Many investors and advisors may not be aware of the hidden consequences of smart beta portfolios that use factor-only approaches but don’t consider concentration risks or the impact of turnover.
Parametric Portfolio Associates launched this summer a series of U.S. and international factor strategies aimed at tackling these hidden consequences.
Part of the firm’s “Custom Core” strategies, Parametric’s factor-based portfolios are constructed using active risk controls to deliver exposure to popular factors while managing risk, costs and unintended exposures.
The strategies are designed to be implemented in tax-efficient separate accounts with a minimum of $250,000.
Paul Bouchey, Parametric chief investment officer, recently discussed these two problems (turnover and unintended risks) and how Parametric is addressing them in its new strategies.
First up, the impact of excessive turnover leading to transaction costs and taxes.
“There’s always trading that has to happen in these smart beta and factor-based investing strategies,” Bouchey explained at a media event on Tuesday in New York. “That obviously comes with transaction costs, which can eat away into an investor’s return.”
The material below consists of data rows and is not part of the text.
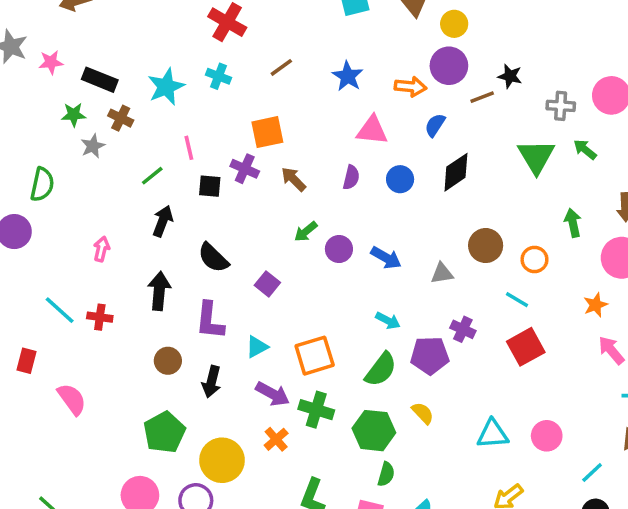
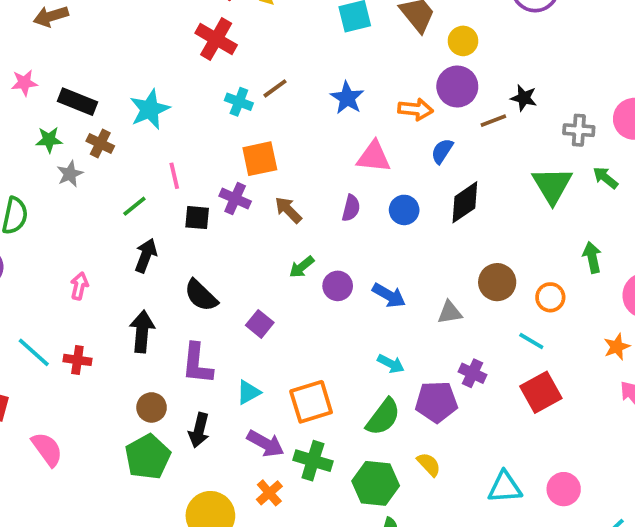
cyan cross: (218, 76) -> (239, 102), moved
green pentagon: (164, 432) -> (148, 457), moved

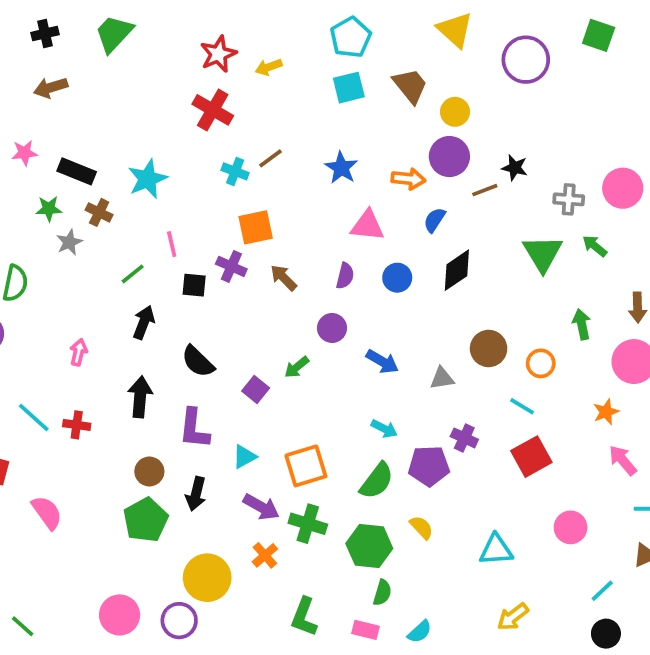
green arrow: (302, 267) -> (297, 367), moved
purple circle: (338, 286) -> (332, 328), moved
pink circle: (564, 489) -> (571, 527), moved

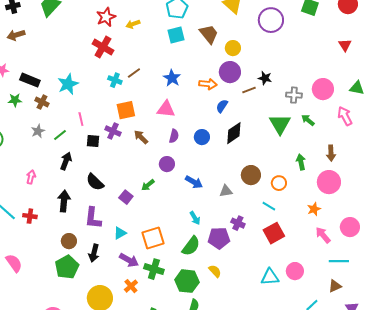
pink triangle: (367, 225) -> (166, 109), moved
gray star: (69, 242) -> (38, 131), moved
cyan arrow: (384, 429) -> (195, 218), turned 32
cyan triangle: (496, 550) -> (270, 277), moved

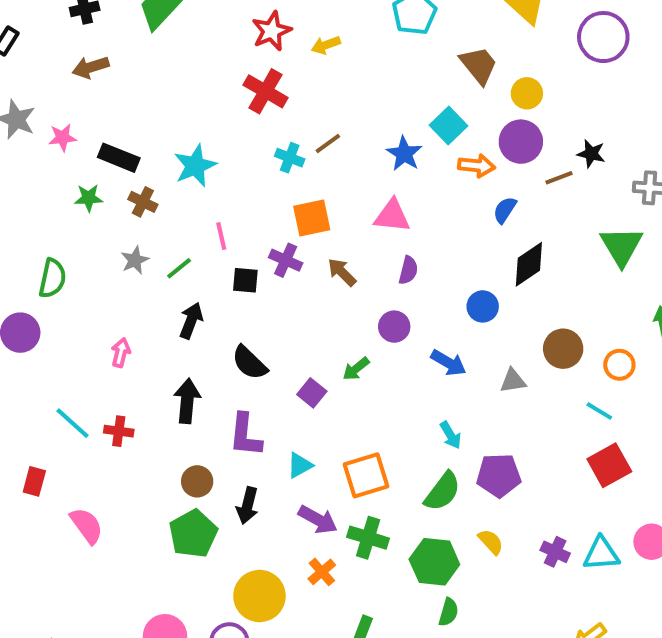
cyan square: (176, 35) -> (448, 125), moved, turned -30
blue circle: (202, 137) -> (483, 306), moved
purple cross: (238, 223) -> (555, 552), moved

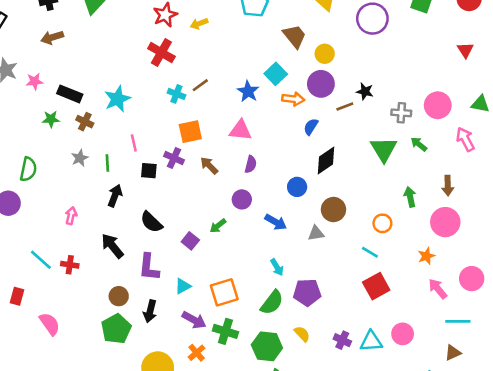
green line: (179, 268) -> (107, 163), turned -54
brown circle: (563, 349) -> (333, 210), moved
black arrow: (187, 401) -> (112, 246), turned -44

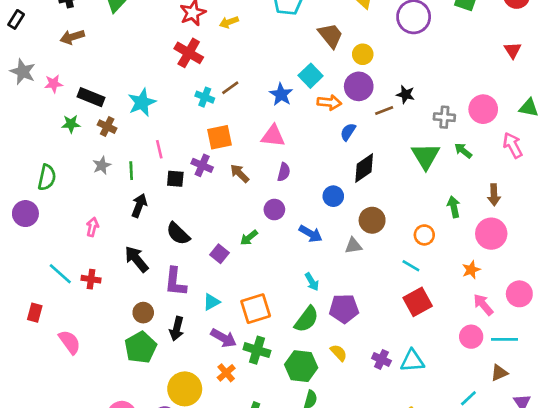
pink circle: (403, 334) -> (471, 337), moved

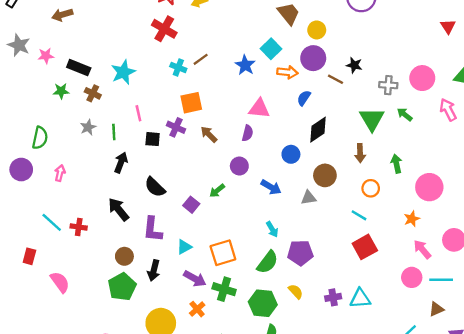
brown line: (384, 110) -> (335, 79), turned 49
pink triangle: (273, 136) -> (259, 109), moved
brown arrow: (494, 195) -> (360, 153), moved
pink arrow: (92, 227) -> (60, 173), moved
purple cross: (381, 359) -> (333, 297), turned -35

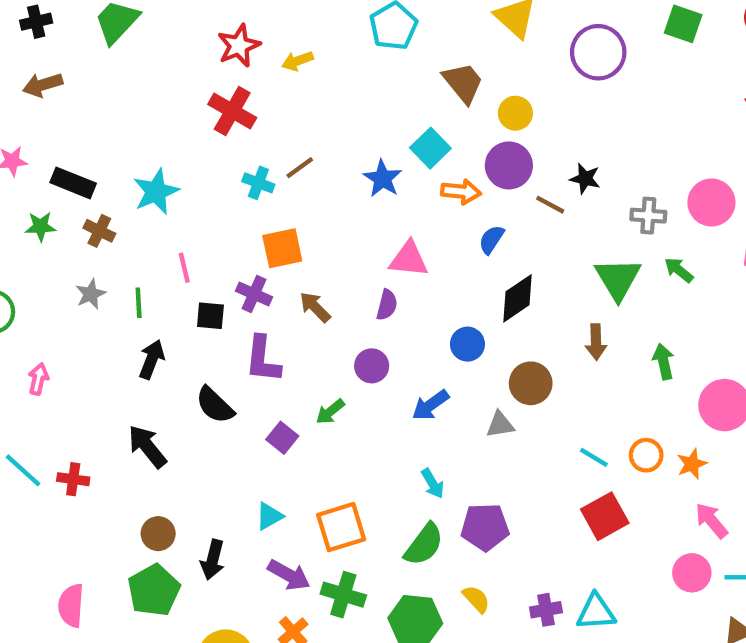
blue arrow: (271, 187) -> (430, 405), turned 114
orange circle: (371, 188) -> (646, 455), moved
purple L-shape: (153, 229) -> (263, 359), moved
pink semicircle: (60, 282) -> (71, 605), moved, turned -140

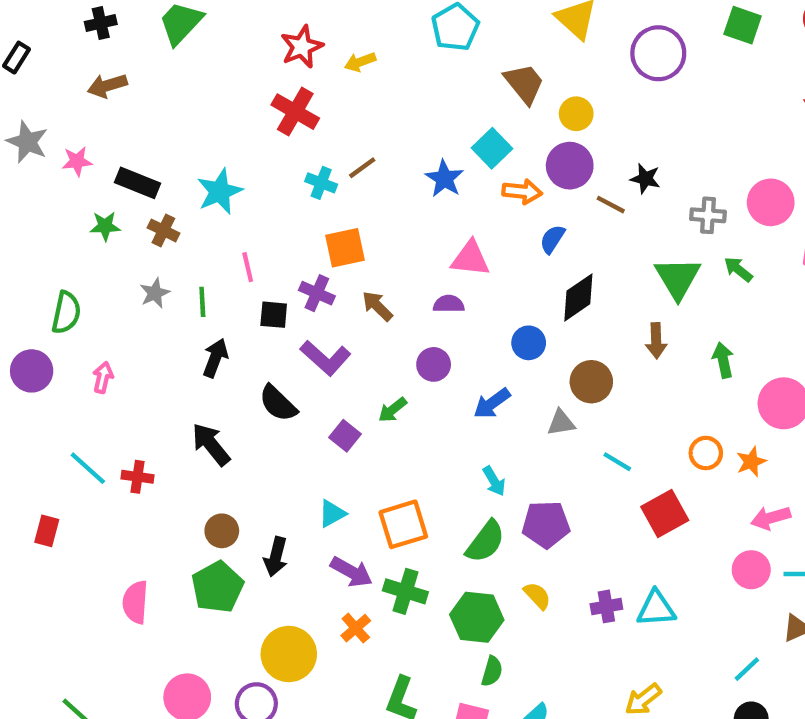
purple semicircle: (387, 305) -> (449, 304), turned -104
purple L-shape: (263, 359) -> (326, 358), turned -54
cyan line: (594, 457) -> (617, 462), moved
pink arrow: (711, 521) -> (771, 518), turned -66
For taxable investors especially, Bouchey said, trading costs can be huge.
“If you sell something that’s appreciated, you have to pay a capital gains tax,” he said. “It’s almost like upwards of half of your returns can go to the government. And if you’re talking about small equity returns to begin with and small extra excess returns from your strategy, this can completely destroy the value added.”
Bouchey called this a big problem, adding “I don’t think that’s been discussed enough in the industry.”